Over an hour later I woke up in recovery alone. I waited. No one came. I waited more. Still alone. I pressed the nurse button on the bed. A nurse came. "Wheerrrrshhh moi Mooshhhhh?" I slurred. She answered "Your husband will be right in". I passed out again. When I woke up, Daddy and Aba were there. "We saw him!" they promised me. "He was alive!" I asked Daddy for the APGAR scores. "Sweetie, I don't know, the doctors were so busy they didn't tell me." (Yeah, that was a lie. Months later I would find out that the original APGAR was 1 and it was screamed across the room like a death call.)
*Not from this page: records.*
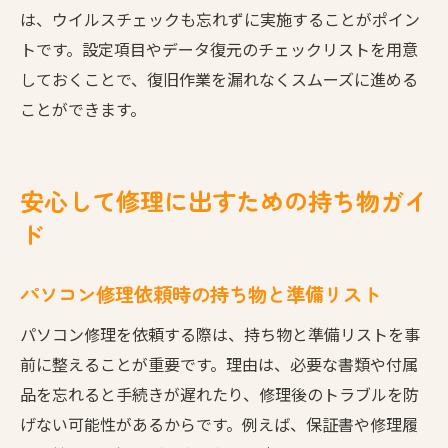
は、ウイルスチェックも忘れずに実施することがポイン
トです。設定項目やデータ復元のチェックリストを用意
しておくことで、復旧作業を漏れなくスムーズに進める
ことができます。
安心して修理に出すための持ち物ガイ
ド
パソコン修理依頼時の持ち物と準備リスト
パソコン修理を依頼する際は、持ち物と準備リストを事
前に整えることが重要です。理由は、必要な書類や付属
品を忘れると手続きが遅れたり、修理後のトラブルを防
げない可能性があるからです。例えば、保証書や修理履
So oddly, I remember the next exchange in such slow motion that I remember my face being numb, my arms not working, but me wriggling my toes: "Where is he? Why haven't they brought him to me? What is wrong?"
After that: Nothing. I have pictures my mom took of me being wheeled to my recovery room on a stretcher. I have pictures of you later being wheeled into my room in one of those oxygen boxes, with tubes in your nose and mouth and wires on your chest and feet. I have pictures of the NICU team that took you from the delivering doctor; all lined up against the wall of my recovery room.
I have vague memories of waddling to the NICU to see you. I have vague memories of the terror I felt when they discharged me and you were still there. I have vague memories of worrying about Critter and Smudge staying with family members while I stayed with you.
I have crystal.freaking.clear. memories of the night of the apnea episode.
But Moose, never, EVER have I ever regretted your early arrival. People ask me all the time "Don't you wish he had gone full term?" Well, sure. But no.
You are alive because you DIDN'T go full term. If I hadn't noticed your lack of movement, you wouldn't have been born alive. If I had waited another day to call, it would have been too late.
And I don't give one little tiny single hint of a smidge of half an iota about your delays. You are here. I love you. Just the way you are. YOU, Mr Moose, are proof of some of the best decisions I ever made.